Jakarta, CNN Indonesia -- Bekas Kepala Dinas Perhubungan DKI Jakarta yang menjadi terdakwa korupsi proyek pengadaan busway TransJakarta tahun 2012 dan 2013, Udar Pristono, didakwa menerima gratifikasi Rp 6,5 miliar. Gratifikasi tersebut, kata Jaksa Victor Antonius dari Kejaksaan Negeri Jakarta Pusat, diterima Udar sejak 2010 hingga 2014.
"Udar sebagai Kepala Dinas Perhubungan DKI Jakarta antara tahun 2010 sampai dengan tahun 2014, telah beberapa kali menerima pemberian orang yang sudah tidak dapat diingatnya lagi," ujar Jaksa Victor saat membacakan dakwaan di Pengadilan Tindak Pidana Korupsi, Jakarta, Senin (13/4).

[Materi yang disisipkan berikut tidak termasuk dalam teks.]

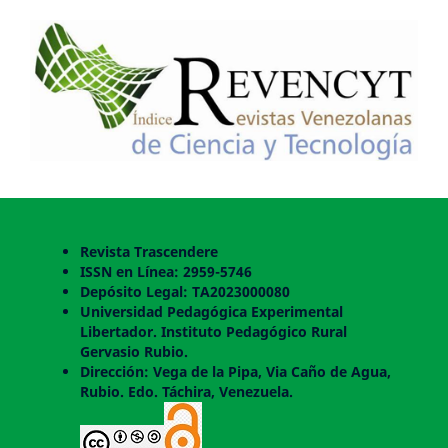
Revista Trascendere
ISSN en Línea: 2959-5746
Depósito Legal: TA2023000080
Universidad Pedagógica Experimental
Libertador. Instituto Pedagógico Rural
Gervasio Rubio.
Dirección: Vega de la Pipa, Via Caño de Agua,
Rubio. Edo. Táchira, Venezuela.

Duit yang diterima Udar, kata Jaksa, disimpan dalam tabungannya di Bank Mandiri Cabang Cideng senilai Rp 4,64 miliar dan Bank BCA Cabang Cideng sebanyak Rp 1,87 miliar. Udar memerintahkan stafnya, Suwandi, untuk menyetor uang tunai pada kedua bank tersebut untuk ditabung.
ADVERTISEMENT
SCROLL TO CONTINUE WITH CONTENT
Merujuk berkas dakwaan, pada 2010 duit disetor selama bulan Agustus hingga Desember. "Jumlah tabungan Rp 423,5 juta," ujar Jaksa. Selanjutnya pada 2011, duit disetor dari Januari hingga Desember dengan total Rp 1,301 miliar.

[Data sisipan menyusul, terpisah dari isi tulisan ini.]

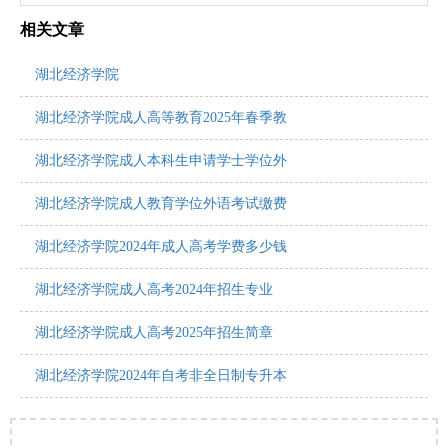
相关文章
湖北经济学院
湖北经济学院成人高等教育2025年春季教
湖北经济学院成人本科生申请学士学位外
湖北经济学院成人教育学位外语考试缴费
湖北经济学院2024年成人高考学费多少钱
湖北经济学院成人高考2024年招生专业
湖北经济学院成人高考2025年招生简章
湖北经济学院2024年自考非全日制专升本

Penyetoran duit tetap dilakukan pada 2012 sebanyak Rp 1,6 miliar sejak Januari hingga Desember. Setahun berikutnya, penyetoran masih rutin dilakukan hingga akhir tahun yang nilainya mencapai Rp 2,56 miliar.
Pada 2014, Udar tetap menerima duit sekitar Rp 594 juta yang ia setorkan pada dua rekening berbeda. "Terdakwa tidak pernah melaporkan penerimaan uang sebagai barang hasil gratifikasi," kata Jaksa.
Jumlah tersebut tak sesuai dengan profil Udar selaku Pegawai Negeri Sipil. Duit penghasilannya selaku pegawai negeri dan pengguna anggaran selama tahun 2010 sebesar Rp 75 juta. Pada 2011, Udar menerima gaji Rp 80,4 juta ditambah tunjangan kinerja daerah Rp 22,08 juta.
Tahun berikutnya, penghasilan Udar Rp 86,5 juta ditambah tunjangan senilai Rp 25,9 juta. Pada 2014, gaji yang dikantongi Udar dari pemerintah daerah Rp 90,3 juta ditambah tunjangan Rp 25,9 juta. Selanjutnya Udar menerima Rp 90,3 juta dan tunjangan Rp 25,9 juta selama 2014.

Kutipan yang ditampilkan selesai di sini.